Principle:Facebookresearch Audiocraft Temporal Conditioning Preparation
Overview
Temporal Conditioning Preparation is the process of transforming raw multi-modal conditioning inputs -- chord progressions, drum audio, and melody contours -- into the internal representation format expected by JASCO's flow matching model. Each conditioning modality undergoes a distinct preprocessing pipeline that converts human-interpretable inputs (chord labels, audio waveforms, salience matrices) into tensor-based ConditioningAttributes that the model can consume during generation.
Theoretical Background
Symbolic Music Conditioning
JASCO supports symbolic conditioning, where musical structure is specified through discrete symbolic representations rather than raw audio:
- Chord conditioning: Chord progressions are specified as a list of (chord_label, start_time) tuples. The preprocessing converts these into per-frame integer sequences using the Chordino chord vocabulary mapping. Each frame at the model's frame rate (typically 50 Hz) is assigned the chord index active at that time point.

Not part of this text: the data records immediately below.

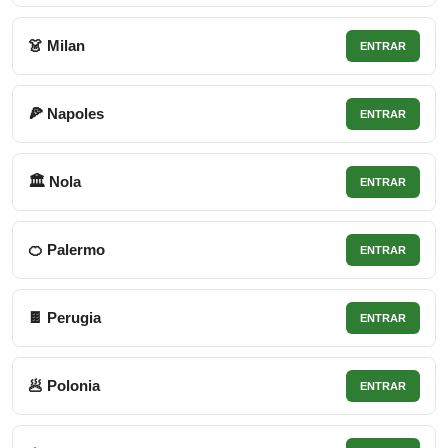
👗 Milan
ENTRAR
🍕 Napoles
ENTRAR
🏛 Nola
ENTRAR
🍊 Palermo
ENTRAR
🍫 Perugia
ENTRAR
🥟 Polonia
ENTRAR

- Melody conditioning: Melody is specified as a pre-computed salience matrix of shape
[B, melody_bins, T], wheremelody_bins(default 53) represents pitch bins andTis the number of temporal frames. This matrix encodes the pitch content at each time step, typically extracted from a melody using a pitch salience algorithm.
Audio-Domain Conditioning
- Drums conditioning: Drum patterns are provided as raw audio waveforms. The
DrumsConditionerprocesses these through a sophisticated pipeline: stem separation using Demucs to isolate the drum track, encoding through EnCodec to get continuous latents, quantization to the coarsest codebook, dequantization back to continuous space, and temporal blurring to create a smooth conditioning signal.
Temporal Alignment
All conditioning signals must be aligned to the model's temporal resolution (frame rate). The preparation step handles:
- Padding short signals to the expected sequence length
- Trimming long signals to match the segment duration
- Converting between time-domain (seconds) and frame-domain (frame indices) representations
Key Concepts
| Concept | Input Format | Internal Format | Conditioner Class |
|---|---|---|---|
| Chords | List[Tuple[str, float]] -- chord labels with start times |
SymbolicCondition(frame_chords=Tensor[T]) -- per-frame integer indices |
ChordsEmbConditioner
|
| Drums | Tensor[B, C, T] -- raw drum audio waveform |
WavCondition -- wrapped waveform with metadata |
DrumsConditioner
|
| Melody | Tensor[B, 53, T] -- pre-computed salience matrix |
SymbolicCondition(melody=Tensor[B, 53, T]) |
MelodyConditioner
|
JASCO Conditioner Architecture
The temporal conditioning system consists of several specialized classes:
- ChordsEmbConditioner (
jasco_conditioners.py:L36-56): Embeds integer chord indices into continuous vectors using annn.Embeddinglayer. Vocabulary size iscard + 1to accommodate a null chord token used during dropout. - DrumsConditioner (
jasco_conditioners.py:L59-214): A complex waveform conditioner that performs drum stem separation via Demucs, encodes to EnCodec latents, quantizes to the coarsest codebook, decodes back to continuous space, and applies temporal blurring. Supports embedding caching for training efficiency. - MelodyConditioner (
jasco_conditioners.py:L15-33): Projects pre-computed salience matrices through a linear output projection, treating the melody bins as the input dimension. - JascoConditioningProvider (
jasco_conditioners.py:L216-300): Orchestrates tokenization and collation of all conditioning types, including null-condition handling for inputs that are not provided.
Design Rationale
- Modular conditioning: Each modality has its own conditioner class, making it straightforward to add new conditioning types or modify existing ones.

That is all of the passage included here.